Langkah persuasif ini sekaligus untuk mengejar target pendapatan daerah dengan skema bagi hasil 60 persen untuk kabupaten dan 40 persen untuk provinsi. Selain operasi di jalan raya, Bapenda juga melakukan operasi khusus ke perusahaan-perusahaan untuk menyisir angkutan umum dan bus karyawan. Kegiatan ini rutin digelar sebulan sekali.
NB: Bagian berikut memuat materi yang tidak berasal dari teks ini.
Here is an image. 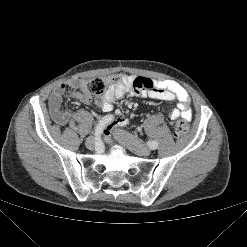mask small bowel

“Kadang masyarakat kalau tidak ditindak dari sekarang, biasanya ada alasan jauh atau sebagainya. Dengan operasi di lokasi umum, mudah-mudahan kendaraan yang lewat bisa kita tarik. Operasi khusus ke perusahaan fokus pada kendaraan-kendaraan seperti bus karyawan atau angkutan umum,” ujar Bambang.
Selain pajak kendaraan, operasi gabungan ini juga menindak pengendara yang tidak membawa kelengkapan surat atau tidak memakai helm. Kanit Turjawali Polres Metro Bekasi, Iptu Kambon, menyebutkan pihaknya melakukan tindakan berupa dua tilang manual dan 10 teguran.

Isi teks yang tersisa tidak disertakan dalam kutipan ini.